[Page images and extracted text]
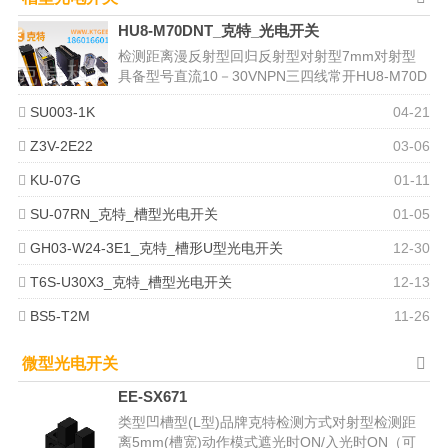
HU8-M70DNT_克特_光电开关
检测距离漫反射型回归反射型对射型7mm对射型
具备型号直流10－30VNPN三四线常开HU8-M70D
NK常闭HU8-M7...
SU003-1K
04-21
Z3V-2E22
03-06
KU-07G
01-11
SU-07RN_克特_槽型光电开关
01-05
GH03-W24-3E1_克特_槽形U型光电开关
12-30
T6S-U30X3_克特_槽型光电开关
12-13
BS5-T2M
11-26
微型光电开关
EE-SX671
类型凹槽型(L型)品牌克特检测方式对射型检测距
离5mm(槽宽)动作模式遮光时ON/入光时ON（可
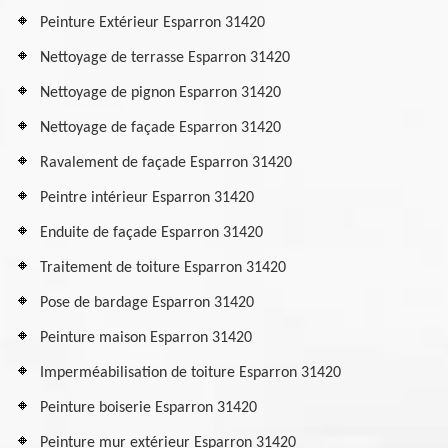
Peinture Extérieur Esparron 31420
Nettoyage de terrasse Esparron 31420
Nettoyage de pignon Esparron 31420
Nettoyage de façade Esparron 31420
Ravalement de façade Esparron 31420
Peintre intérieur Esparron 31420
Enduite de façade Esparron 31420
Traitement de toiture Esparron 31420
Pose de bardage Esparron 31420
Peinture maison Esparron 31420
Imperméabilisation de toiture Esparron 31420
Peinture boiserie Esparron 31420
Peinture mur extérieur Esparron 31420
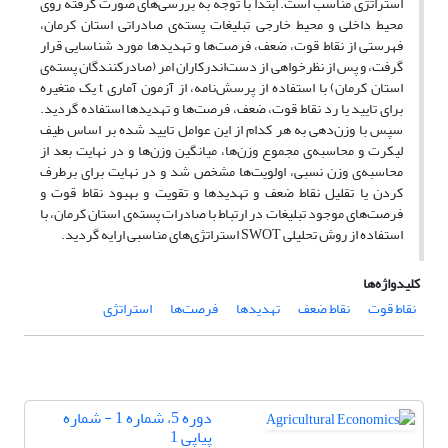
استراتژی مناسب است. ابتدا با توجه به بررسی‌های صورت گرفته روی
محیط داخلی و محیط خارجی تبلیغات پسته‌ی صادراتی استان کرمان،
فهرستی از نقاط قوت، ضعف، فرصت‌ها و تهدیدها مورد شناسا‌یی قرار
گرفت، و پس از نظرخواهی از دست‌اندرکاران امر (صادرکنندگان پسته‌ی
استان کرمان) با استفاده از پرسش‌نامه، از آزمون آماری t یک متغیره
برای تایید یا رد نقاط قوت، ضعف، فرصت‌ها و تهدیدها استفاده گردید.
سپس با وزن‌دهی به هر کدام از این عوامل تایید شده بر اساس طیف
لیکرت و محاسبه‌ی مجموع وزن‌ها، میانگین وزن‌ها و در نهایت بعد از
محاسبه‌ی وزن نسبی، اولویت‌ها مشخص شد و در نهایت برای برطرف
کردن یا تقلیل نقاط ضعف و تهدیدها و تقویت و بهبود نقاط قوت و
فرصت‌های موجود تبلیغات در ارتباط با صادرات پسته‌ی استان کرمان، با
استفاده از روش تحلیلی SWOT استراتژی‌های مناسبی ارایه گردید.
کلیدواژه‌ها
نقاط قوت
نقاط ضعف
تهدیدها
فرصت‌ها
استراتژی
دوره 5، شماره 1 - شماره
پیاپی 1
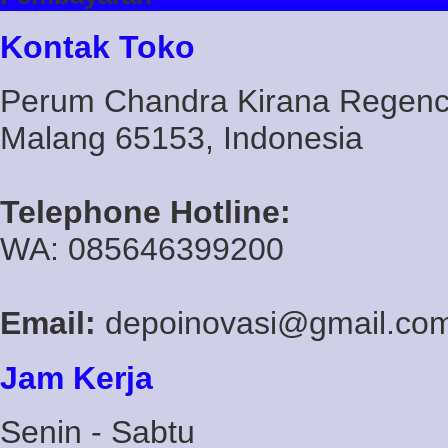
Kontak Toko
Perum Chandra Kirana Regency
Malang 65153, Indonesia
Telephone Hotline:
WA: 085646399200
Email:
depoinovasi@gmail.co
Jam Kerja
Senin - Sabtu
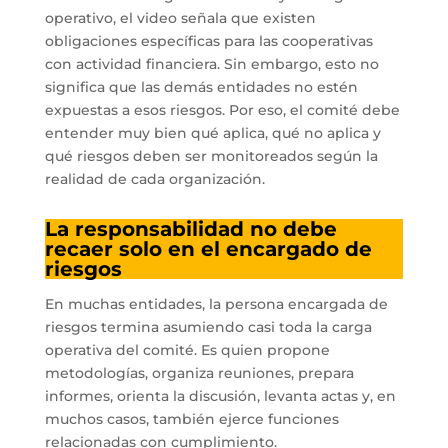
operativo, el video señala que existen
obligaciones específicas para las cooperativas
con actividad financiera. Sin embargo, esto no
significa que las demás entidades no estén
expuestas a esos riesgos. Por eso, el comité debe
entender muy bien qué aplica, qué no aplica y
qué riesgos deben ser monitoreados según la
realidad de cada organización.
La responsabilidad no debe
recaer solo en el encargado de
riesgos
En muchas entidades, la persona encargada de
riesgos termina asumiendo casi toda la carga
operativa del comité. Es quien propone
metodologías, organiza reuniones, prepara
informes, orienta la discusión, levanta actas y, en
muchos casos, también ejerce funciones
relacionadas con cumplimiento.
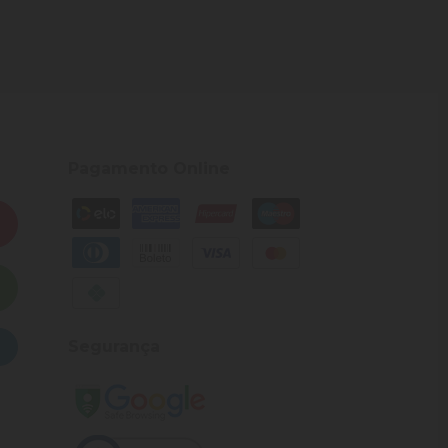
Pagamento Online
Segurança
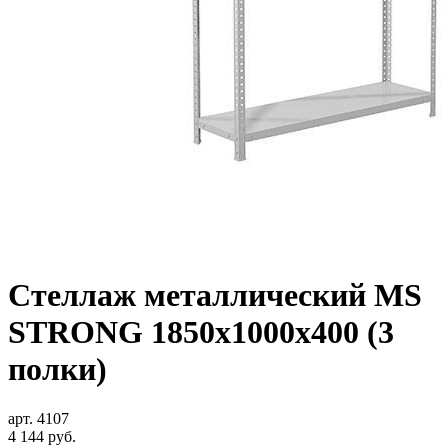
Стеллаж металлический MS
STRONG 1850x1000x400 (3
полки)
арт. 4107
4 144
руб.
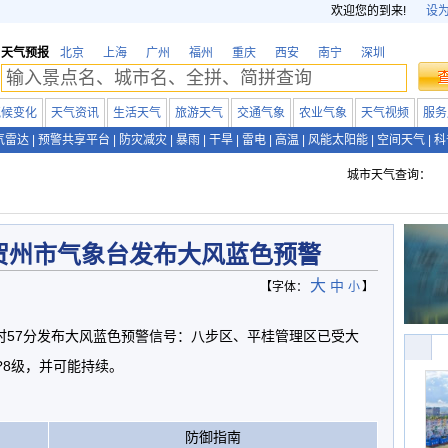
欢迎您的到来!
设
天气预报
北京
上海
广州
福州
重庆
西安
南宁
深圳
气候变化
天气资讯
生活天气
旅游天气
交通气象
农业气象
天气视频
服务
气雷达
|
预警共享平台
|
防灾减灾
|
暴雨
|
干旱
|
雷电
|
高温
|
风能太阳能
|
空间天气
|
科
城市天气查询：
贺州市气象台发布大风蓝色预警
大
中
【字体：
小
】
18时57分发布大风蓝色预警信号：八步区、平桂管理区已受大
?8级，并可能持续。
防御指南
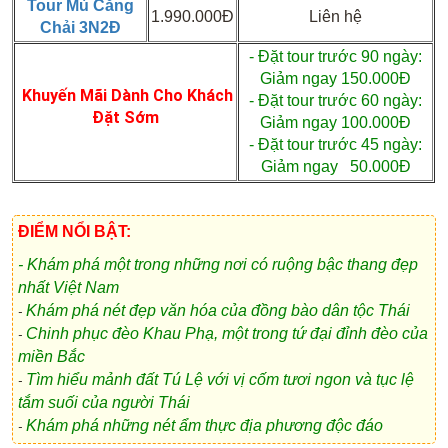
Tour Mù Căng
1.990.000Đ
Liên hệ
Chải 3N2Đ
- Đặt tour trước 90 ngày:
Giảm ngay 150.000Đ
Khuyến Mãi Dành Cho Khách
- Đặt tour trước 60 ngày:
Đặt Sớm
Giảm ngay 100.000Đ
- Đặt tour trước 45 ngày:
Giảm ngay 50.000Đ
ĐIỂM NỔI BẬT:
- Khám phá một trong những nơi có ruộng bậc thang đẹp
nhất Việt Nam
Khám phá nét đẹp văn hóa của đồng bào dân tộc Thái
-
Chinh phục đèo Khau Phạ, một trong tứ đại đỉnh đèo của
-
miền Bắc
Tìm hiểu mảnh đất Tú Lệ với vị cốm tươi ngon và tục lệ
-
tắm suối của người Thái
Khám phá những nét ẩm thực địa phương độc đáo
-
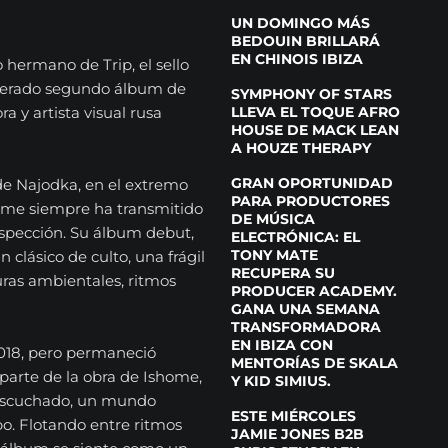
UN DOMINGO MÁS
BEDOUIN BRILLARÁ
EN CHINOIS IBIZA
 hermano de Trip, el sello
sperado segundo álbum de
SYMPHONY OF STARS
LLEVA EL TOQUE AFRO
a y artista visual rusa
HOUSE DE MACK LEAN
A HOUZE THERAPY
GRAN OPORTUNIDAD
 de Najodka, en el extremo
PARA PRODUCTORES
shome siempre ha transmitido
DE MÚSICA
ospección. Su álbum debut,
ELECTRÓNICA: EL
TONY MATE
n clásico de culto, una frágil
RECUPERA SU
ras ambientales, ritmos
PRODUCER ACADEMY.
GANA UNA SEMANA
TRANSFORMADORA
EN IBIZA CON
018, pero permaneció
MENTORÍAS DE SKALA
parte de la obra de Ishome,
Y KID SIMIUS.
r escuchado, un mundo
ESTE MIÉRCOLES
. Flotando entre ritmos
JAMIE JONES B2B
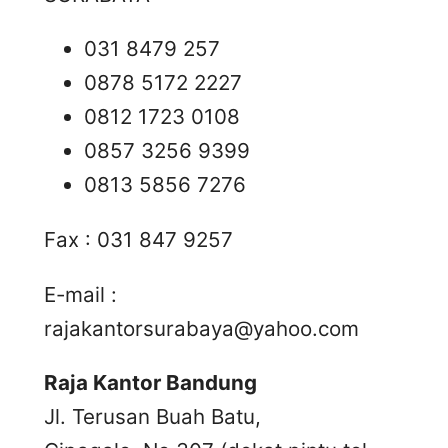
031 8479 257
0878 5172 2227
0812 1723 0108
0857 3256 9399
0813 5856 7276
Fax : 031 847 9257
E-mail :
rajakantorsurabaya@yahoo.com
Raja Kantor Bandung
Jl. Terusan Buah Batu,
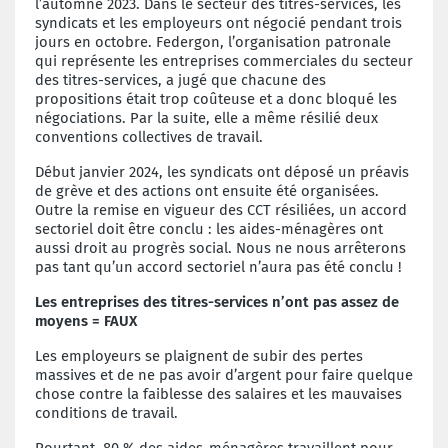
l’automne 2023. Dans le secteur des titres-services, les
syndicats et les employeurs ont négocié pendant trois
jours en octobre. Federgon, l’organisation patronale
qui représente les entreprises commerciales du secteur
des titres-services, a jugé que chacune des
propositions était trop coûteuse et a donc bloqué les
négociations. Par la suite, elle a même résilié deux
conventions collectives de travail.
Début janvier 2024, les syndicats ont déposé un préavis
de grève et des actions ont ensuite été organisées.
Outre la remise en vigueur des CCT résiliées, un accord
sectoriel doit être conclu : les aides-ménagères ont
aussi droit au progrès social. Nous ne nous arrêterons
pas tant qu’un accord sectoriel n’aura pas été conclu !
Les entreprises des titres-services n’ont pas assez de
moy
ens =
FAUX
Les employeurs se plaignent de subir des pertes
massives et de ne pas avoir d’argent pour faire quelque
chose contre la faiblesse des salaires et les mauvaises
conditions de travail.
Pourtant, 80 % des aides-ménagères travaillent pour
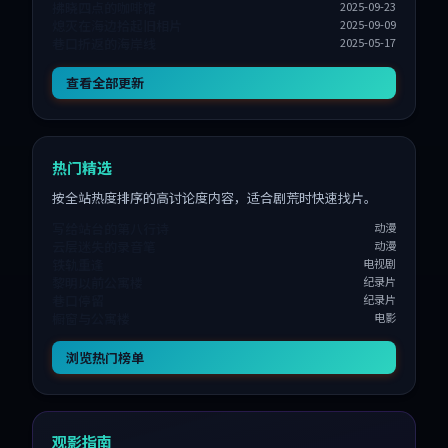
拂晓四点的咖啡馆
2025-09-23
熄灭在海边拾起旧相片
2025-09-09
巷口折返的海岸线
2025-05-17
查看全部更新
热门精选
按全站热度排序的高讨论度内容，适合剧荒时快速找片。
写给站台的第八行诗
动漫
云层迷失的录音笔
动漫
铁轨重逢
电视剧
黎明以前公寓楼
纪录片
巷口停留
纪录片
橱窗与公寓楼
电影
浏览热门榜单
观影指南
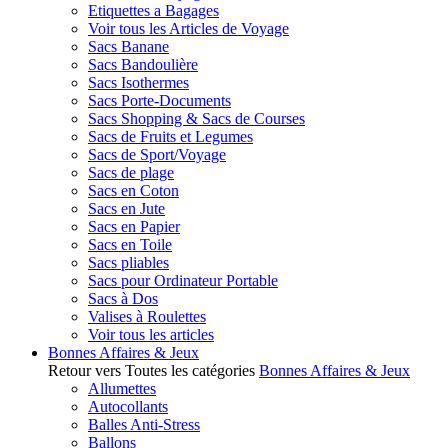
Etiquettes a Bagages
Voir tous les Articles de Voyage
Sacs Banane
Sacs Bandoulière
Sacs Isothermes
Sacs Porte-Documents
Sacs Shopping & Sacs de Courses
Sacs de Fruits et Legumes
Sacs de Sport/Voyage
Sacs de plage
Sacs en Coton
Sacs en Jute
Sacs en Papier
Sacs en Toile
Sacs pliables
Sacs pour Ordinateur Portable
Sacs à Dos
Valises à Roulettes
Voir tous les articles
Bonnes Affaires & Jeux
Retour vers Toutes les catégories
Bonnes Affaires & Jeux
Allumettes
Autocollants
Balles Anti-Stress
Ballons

== WHAT IS NEEDED ==
Return, with no change at all, every line in the entries above from the line containing "aussi droit au" through the line containing "conditions de travail.".

== ANSWER FOR THIS EXERCISE ==
aussi droit au progrès social. Nous ne nous arrêterons
pas tant qu’un accord sectoriel n’aura pas été conclu !
Les entreprises des titres-services n’ont pas assez de
moy
ens =
FAUX
Les employeurs se plaignent de subir des pertes
massives et de ne pas avoir d’argent pour faire quelque
chose contre la faiblesse des salaires et les mauvaises
conditions de travail.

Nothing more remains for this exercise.